`Sit down,' said Cleopatra, listlessly waving her fan, `a long way off. Don't come too near me, for I am frightfully faint and sensitive this morning, and you smell of the Sun. You are absolutely tropical.'

`By George, Ma'am,' said the Major, `the time has been when Joseph Bagstock has been grilled and blistered by the Sun; the time was, when he was forced, Ma'am, into such full blow, by high hothouse heat in the West Indies, that he was known as the Flower. A man never heard of Bagstock, Ma'am, in those days; he heard of the Flower--the Flower of Ours. The Flower may have faded, more or less, Ma'am,' observed the Major, dropping into a much nearer chair than had been indicated by his cruel Divinity, `but it is a tough plant yet, and constant as the evergreen.'

Here the Major, under cover of the dark room, shut up one eye, rolled his head like a Harlequin, and, in his great self-satisfaction, perhaps went nearer to the confines of apoplexy than he had ever gone before.

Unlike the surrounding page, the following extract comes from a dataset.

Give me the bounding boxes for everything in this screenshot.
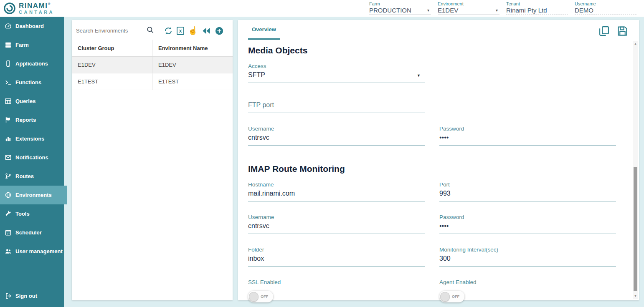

`Where is Mrs. Granger?' inquired Cleopatra of her page.

Withers believed she was in her own room.

`Very well,' said Mrs. Skewton. `Go away, and shut the door. I am engaged.'

As Withers disappeared, Mrs. Skewton turned her head languidly towards the Major, without otherwise moving, and asked him how his friend was?

`Dombey, Ma'am,' returned the Major, with a facetious gurgling in his throat, `is as well as a man in his condition can be. His condition is a desperate one, Ma'am. He is touched, is Dombey! Touched!' cried the Major. `He is bayonetted through the body.'

Cleopatra cast a sharp look at the Major, that contrasted forcibly with the affected drawl in which she presently said--

`Major Bagstock, although I know but little of the world,--nor can I really regret my inexperience, for I fear it is a false place, full of withering conventionalities: where Nature is but little regarded, and where the music of the heart, and the gushing of the soul, and all that sort of thing, which is so truly poetical, is seldom heard,--I cannot misunderstand your meaning. There is an allusion to Edith--to my extremely dear child,' said Mrs. Skewton, tracing the outline of her eyebrows with her forefinger, `in your words, to which the tenderest of chords vibrates excessively!'

`Bluntness, Ma'am,' returned the Major, `has ever been the characteristic of the Bagstock breed. You are right, Joe admits it.'

`And that allusion,' pursued Cleopatra, `would involve one of the most--if not positively the most--touching, and thrilling, and sacred emotions of which our sadly-fallen nature is susceptible, I conceive.'

The Major laid his hand upon his lips, and wafted a kiss to Cleopatra, as if to identify the emotion in question.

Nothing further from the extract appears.